Results : Human TM cells (from at least two strains, each with duplicates) infected with hSEPT9 LV exhibited significantly elevated levels of phospho-paxillin, p-MYPT1 (a Rho kinase substrate), p-myosin light chain (marker of cell contraction), and markers of fibrogenic activity such as α-smooth muscle actin, fibronectin, and collagen-1α1. This overexpression also showed increased staining for F-actin, vinculin, and cell-cell junctional proteins compared to control cells expressing GFP. Under these conditions, SEPT9 overexpression led to a significant decrease in TM phagocytosis and permeability compared to control cells. Moreover, increased hSEPT9 expression in the tissues of the aqueous humor (AH) outflow pathway of mouse resulted in a significant rise in IOP, accompanied by increased levels of αSMA, p-MLC, F-actin, fibronectin, and collagen. Additionally, transmission electron microscopy-based histological evaluation of the mouse AH outflow pathway revealed subtle differences, including, reduced number of giant vacuoles in Schlemm's canal (SC) and a reduction in SC lumen in specimens expressing hSEPT9 compared to controls.
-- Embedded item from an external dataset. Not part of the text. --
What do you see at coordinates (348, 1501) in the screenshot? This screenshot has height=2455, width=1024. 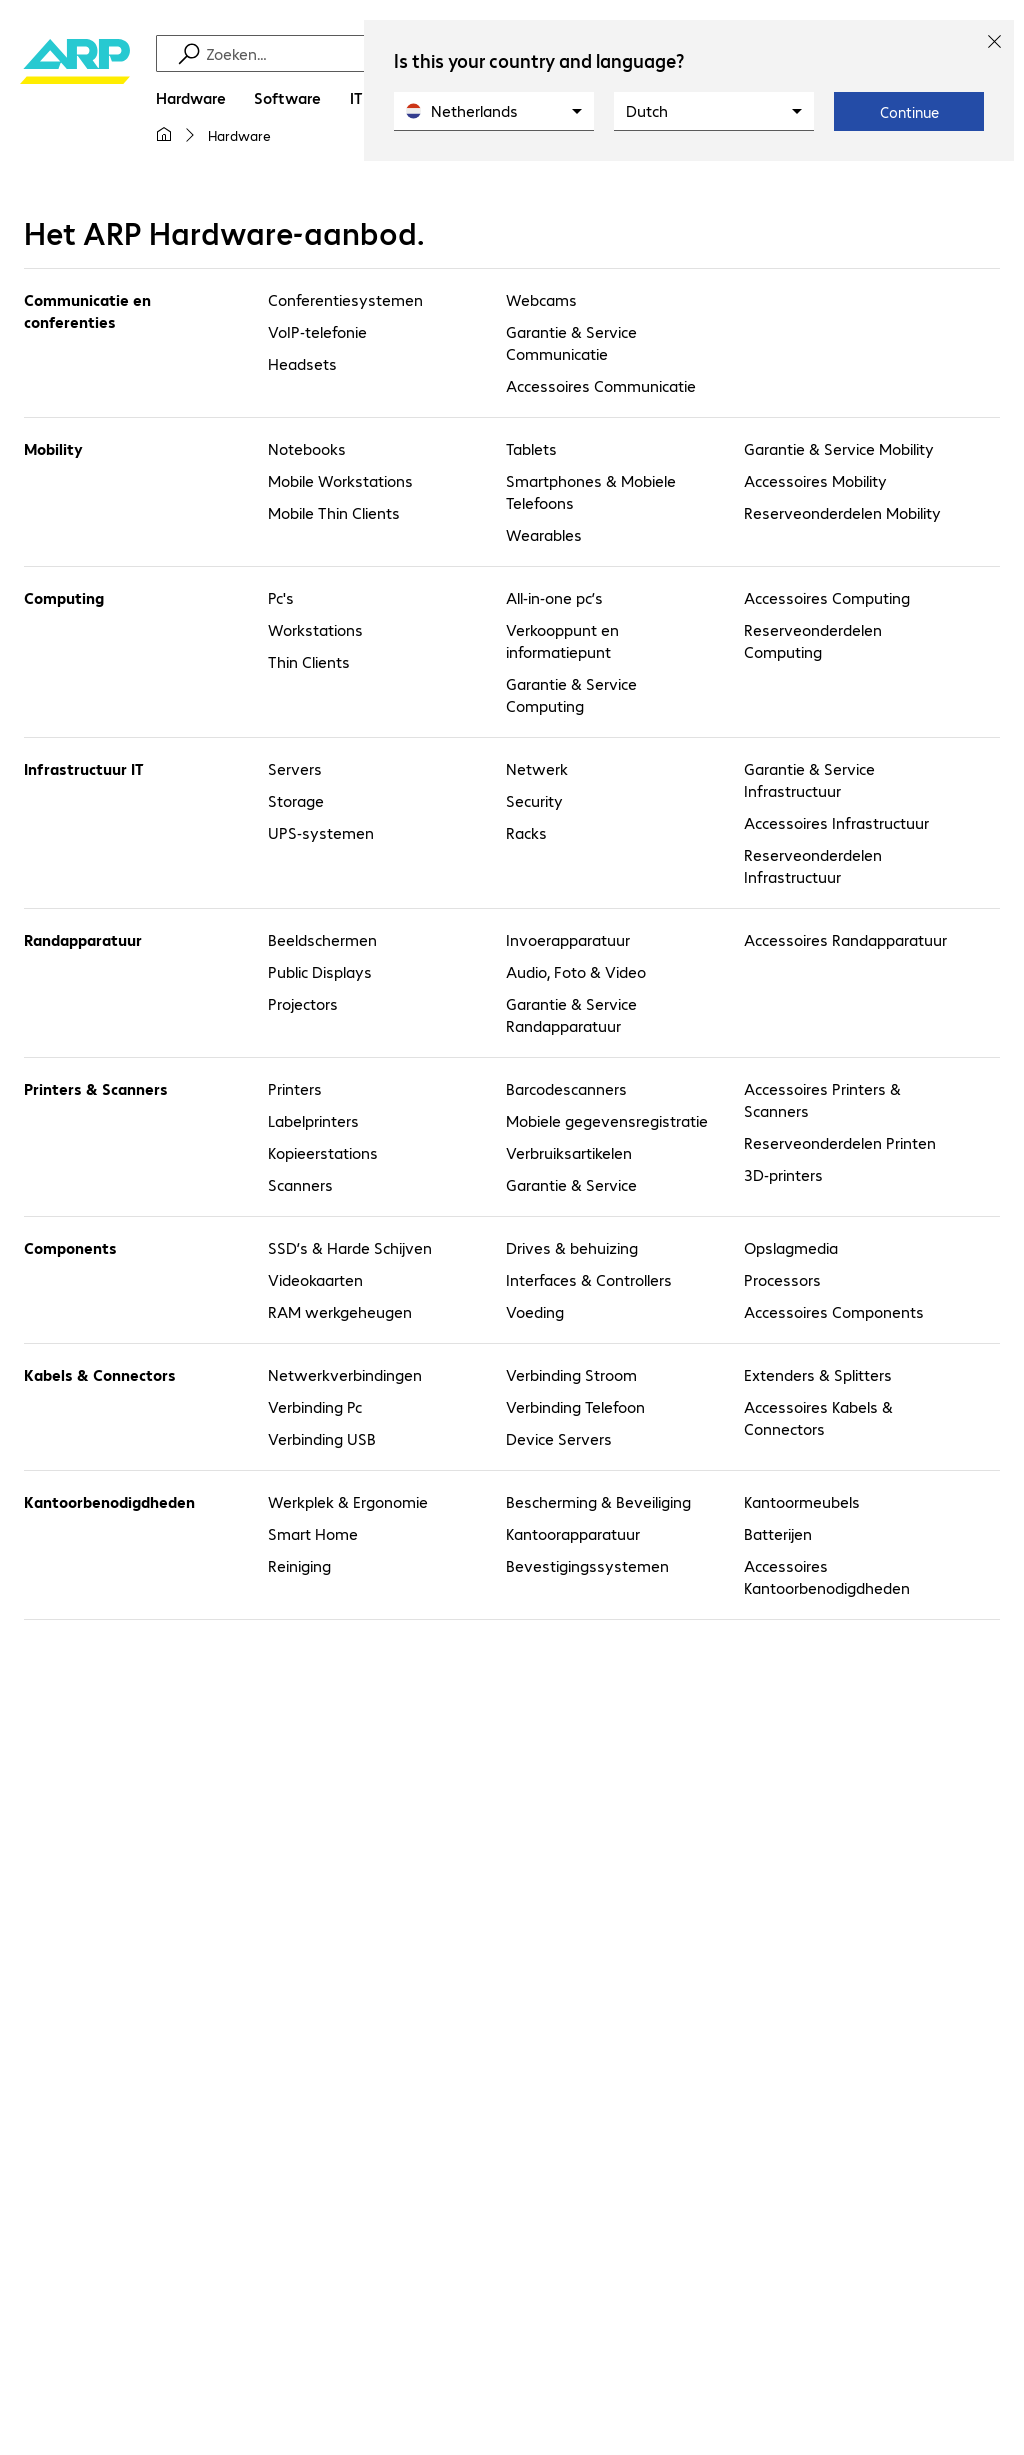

Conclusions : Collectively, this study demonstrates that dysregulated SEPT9 expression induces actin stress fibers, enhances contractile activity, cell adhesion, and fibrogenic processes, leading to decreased phagocytic activity and permeability in TM cells, ultimately resulting in ocular hypertension.

This abstract was presented at the 2024 ARVO Annual Meeting, held in Seattle, WA, May 5-9, 2024.